Longlands House, Ossett
While photographs have been discovered that show Longlands House in the course of demolition in the early 1970s, this sketch is the only complete image discovered of the 18th Century House as it once was. For 200 years or so, Longlands House, or Longlands Hall and its extensive range of outbuildings stood on the site of today’s Concorde Group offices (formerly home to the Team 17 Digital Ltd, gaming software company) on the Wakefield and Dewsbury Road at Flushdyke Ossett.
Above: Longlands Hall just before demolition in the early 1970s.
In its prime the 12-roomed house was the home of the Haigh family, the largest land owners and the richest family in Ossett. The House stood in grounds extending to 16 acres, with a further 5 acres nearby. Its location, with convenient east to west and north to south routes, was perfect for its owners’ business as wool staplers and land owners.
Tommy Brook’s Farm, on land adjacent to and owned by the Haigh family, can be seen on the right of the sketch so well recalled by Douglas Brammer who recalls delivering papers to the house in the 1940s.
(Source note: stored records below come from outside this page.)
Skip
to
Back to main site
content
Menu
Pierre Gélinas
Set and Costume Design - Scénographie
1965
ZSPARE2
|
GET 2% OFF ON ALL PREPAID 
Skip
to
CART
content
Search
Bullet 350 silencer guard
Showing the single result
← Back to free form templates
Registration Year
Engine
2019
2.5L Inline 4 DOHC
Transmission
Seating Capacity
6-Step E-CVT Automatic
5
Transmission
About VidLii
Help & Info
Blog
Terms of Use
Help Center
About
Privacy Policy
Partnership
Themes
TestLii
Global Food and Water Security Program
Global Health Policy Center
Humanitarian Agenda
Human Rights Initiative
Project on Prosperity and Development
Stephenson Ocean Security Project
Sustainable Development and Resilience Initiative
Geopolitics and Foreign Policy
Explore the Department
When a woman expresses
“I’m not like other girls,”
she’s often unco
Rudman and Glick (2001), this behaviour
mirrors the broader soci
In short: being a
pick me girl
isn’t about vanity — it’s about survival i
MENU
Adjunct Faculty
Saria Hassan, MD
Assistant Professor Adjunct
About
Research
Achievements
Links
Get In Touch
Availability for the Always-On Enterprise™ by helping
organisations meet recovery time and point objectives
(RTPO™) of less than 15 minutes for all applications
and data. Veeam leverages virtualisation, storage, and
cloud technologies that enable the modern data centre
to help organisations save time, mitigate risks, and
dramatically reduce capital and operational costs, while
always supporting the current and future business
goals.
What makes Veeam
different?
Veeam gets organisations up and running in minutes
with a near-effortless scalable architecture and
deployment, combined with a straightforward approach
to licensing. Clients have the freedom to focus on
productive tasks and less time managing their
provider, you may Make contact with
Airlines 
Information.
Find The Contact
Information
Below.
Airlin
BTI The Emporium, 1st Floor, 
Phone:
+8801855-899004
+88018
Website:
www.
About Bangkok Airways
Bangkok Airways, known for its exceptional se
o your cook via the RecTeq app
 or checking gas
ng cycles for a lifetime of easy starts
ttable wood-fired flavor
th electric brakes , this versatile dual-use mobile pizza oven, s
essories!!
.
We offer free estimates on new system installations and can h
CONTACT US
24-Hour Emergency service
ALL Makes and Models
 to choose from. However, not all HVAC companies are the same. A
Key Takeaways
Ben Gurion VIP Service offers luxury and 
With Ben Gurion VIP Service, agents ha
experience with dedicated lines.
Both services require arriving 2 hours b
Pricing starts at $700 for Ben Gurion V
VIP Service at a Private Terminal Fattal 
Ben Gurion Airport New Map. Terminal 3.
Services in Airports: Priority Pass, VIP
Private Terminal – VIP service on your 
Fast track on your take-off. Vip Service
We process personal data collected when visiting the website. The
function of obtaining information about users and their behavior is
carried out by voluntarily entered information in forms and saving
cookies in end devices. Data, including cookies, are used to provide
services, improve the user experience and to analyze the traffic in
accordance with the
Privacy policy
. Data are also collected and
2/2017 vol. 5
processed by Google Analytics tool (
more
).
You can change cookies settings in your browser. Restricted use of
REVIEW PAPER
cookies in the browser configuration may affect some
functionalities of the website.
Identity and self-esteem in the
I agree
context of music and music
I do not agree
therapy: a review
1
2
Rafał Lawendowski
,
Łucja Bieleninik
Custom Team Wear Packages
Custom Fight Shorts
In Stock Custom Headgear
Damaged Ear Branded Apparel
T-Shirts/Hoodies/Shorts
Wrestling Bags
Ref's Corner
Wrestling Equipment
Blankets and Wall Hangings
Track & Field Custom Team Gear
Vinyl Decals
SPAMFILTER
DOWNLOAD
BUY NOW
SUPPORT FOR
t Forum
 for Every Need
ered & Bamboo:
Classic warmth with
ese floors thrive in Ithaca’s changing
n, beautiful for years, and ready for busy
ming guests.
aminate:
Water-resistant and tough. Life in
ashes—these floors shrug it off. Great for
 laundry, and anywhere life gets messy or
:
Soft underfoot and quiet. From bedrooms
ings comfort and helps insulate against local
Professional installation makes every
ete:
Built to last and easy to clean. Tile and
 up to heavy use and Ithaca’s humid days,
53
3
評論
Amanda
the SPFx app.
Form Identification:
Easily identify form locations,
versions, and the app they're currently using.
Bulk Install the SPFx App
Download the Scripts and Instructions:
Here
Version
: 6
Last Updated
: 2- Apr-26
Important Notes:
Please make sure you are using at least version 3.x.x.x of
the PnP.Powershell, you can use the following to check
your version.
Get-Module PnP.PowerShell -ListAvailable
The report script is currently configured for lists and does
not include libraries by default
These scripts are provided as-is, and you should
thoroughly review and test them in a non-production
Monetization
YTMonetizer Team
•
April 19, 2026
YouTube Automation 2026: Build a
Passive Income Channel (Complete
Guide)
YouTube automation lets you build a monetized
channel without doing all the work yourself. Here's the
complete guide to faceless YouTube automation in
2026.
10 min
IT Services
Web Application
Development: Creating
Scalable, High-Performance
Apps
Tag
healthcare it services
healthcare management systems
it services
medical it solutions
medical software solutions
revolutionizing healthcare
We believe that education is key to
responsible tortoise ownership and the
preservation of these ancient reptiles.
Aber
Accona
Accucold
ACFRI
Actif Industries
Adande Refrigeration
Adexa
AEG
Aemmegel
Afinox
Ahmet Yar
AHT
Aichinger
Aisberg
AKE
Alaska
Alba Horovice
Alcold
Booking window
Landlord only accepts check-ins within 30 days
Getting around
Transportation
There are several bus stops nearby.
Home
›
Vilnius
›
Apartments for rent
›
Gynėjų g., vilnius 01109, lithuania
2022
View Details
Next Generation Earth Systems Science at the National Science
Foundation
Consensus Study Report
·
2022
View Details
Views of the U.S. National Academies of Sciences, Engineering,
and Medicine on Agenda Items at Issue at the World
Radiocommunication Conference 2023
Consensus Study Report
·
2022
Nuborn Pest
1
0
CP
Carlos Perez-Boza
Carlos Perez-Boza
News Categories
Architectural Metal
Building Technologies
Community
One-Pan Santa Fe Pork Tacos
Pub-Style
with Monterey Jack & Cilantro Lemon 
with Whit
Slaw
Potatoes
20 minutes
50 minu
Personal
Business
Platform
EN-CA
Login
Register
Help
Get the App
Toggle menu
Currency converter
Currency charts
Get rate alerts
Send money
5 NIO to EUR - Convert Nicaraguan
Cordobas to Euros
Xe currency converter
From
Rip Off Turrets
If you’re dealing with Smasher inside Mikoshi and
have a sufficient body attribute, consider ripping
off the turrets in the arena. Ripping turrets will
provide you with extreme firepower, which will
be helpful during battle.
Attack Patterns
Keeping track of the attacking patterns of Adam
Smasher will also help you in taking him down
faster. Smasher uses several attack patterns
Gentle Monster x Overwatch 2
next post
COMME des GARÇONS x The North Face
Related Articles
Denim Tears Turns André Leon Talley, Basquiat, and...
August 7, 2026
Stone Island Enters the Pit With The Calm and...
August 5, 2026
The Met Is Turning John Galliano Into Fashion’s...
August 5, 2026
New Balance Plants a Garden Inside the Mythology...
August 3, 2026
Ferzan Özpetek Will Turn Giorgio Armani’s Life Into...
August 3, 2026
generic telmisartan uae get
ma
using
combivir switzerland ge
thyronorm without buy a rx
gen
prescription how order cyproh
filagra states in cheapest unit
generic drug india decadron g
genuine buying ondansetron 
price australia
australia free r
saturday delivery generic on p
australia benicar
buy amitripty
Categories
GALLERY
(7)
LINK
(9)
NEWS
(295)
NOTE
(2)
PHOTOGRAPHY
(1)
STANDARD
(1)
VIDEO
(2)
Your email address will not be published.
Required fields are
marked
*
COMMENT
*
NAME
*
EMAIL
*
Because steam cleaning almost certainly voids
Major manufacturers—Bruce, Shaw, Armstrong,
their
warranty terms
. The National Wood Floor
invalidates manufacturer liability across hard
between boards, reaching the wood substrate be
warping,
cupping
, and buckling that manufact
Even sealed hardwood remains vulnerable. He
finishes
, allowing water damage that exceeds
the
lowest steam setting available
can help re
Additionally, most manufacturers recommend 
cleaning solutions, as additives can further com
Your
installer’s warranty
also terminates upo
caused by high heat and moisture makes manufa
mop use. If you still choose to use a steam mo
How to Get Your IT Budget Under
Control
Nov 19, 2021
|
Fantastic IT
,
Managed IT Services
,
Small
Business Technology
Once upon a time Flushdyke was home to many working class families going about their business, earning a living and bringing up their children in a small community of mainly back to back houses where everyone knew everyone. There was however one significant exception to this rule. A family called Haigh and a house called Longlands known, it seems, to hardly anyone. With 12 rooms and its own “plantation” Longlands House was the largest in Ossett, owned and occupied for 100 years or so by Ossett’s richest family, the Haighs of Longlands Hall .The last of the Longlands’ Haighs died in the late 1850s but Longlands survived for another 110 years or so until it was demolished in the 1970s.